> _WHAT TO WORK ON_
Lines from the one containing "o di Campo Formio" through the last line of the data below are to be returned exactly; leave out the rest.

◆ ◆ ◆ ◆

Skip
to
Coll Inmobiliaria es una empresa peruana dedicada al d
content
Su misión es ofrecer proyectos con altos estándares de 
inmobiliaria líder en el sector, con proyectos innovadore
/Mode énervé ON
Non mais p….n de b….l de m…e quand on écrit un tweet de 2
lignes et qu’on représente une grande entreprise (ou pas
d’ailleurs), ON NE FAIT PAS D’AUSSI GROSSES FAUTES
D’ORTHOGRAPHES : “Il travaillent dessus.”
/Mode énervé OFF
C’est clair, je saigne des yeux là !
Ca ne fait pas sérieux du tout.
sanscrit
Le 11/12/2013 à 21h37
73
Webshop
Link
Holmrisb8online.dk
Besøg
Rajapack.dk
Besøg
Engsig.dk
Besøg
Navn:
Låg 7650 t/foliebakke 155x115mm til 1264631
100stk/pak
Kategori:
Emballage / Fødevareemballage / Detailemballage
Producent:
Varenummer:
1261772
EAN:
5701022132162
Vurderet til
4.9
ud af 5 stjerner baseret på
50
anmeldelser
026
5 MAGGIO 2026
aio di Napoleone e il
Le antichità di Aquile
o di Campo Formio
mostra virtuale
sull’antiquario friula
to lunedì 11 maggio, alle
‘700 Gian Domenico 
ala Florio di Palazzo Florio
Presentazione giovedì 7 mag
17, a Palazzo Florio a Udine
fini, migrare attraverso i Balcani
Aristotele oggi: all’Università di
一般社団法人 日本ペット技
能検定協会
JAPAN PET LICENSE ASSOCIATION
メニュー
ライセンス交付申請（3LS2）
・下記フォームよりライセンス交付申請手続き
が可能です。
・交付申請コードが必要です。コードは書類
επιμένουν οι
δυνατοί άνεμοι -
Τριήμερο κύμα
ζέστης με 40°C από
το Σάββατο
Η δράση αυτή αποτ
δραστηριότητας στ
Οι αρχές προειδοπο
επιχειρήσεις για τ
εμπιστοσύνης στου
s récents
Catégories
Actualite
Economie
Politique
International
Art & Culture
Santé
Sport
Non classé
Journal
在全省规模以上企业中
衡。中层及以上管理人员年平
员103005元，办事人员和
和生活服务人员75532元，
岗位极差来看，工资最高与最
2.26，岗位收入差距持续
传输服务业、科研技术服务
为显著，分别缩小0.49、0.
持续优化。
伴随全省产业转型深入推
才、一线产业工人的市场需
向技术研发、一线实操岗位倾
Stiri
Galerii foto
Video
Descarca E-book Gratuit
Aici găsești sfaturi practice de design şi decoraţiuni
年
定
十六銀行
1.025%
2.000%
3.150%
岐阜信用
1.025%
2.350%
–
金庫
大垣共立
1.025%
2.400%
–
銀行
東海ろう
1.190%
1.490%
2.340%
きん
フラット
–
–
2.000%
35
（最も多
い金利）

◆ ◆ ◆ ◆

> _SOLVED EXERCISE_
o di Campo Formio
mostra virtuale
sull’antiquario friula
to lunedì 11 maggio, alle
‘700 Gian Domenico 
ala Florio di Palazzo Florio
Presentazione giovedì 7 mag
17, a Palazzo Florio a Udine
fini, migrare attraverso i Balcani
Aristotele oggi: all’Università di
一般社団法人 日本ペット技
能検定協会
JAPAN PET LICENSE ASSOCIATION
メニュー
ライセンス交付申請（3LS2）
・下記フォームよりライセンス交付申請手続き
が可能です。
・交付申請コードが必要です。コードは書類
επιμένουν οι
δυνατοί άνεμοι -
Τριήμερο κύμα
ζέστης με 40°C από
το Σάββατο
Η δράση αυτή αποτ
δραστηριότητας στ
Οι αρχές προειδοπο
επιχειρήσεις για τ
εμπιστοσύνης στου
s récents
Catégories
Actualite
Economie
Politique
International
Art & Culture
Santé
Sport
Non classé
Journal
在全省规模以上企业中
衡。中层及以上管理人员年平
员103005元，办事人员和
和生活服务人员75532元，
岗位极差来看，工资最高与最
2.26，岗位收入差距持续
传输服务业、科研技术服务
为显著，分别缩小0.49、0.
持续优化。
伴随全省产业转型深入推
才、一线产业工人的市场需
向技术研发、一线实操岗位倾
Stiri
Galerii foto
Video
Descarca E-book Gratuit
Aici găsești sfaturi practice de design şi decoraţiuni
年
定
十六銀行
1.025%
2.000%
3.150%
岐阜信用
1.025%
2.350%
–
金庫
大垣共立
1.025%
2.400%
–
銀行
東海ろう
1.190%
1.490%
2.340%
きん
フラット
–
–
2.000%
35
（最も多
い金利）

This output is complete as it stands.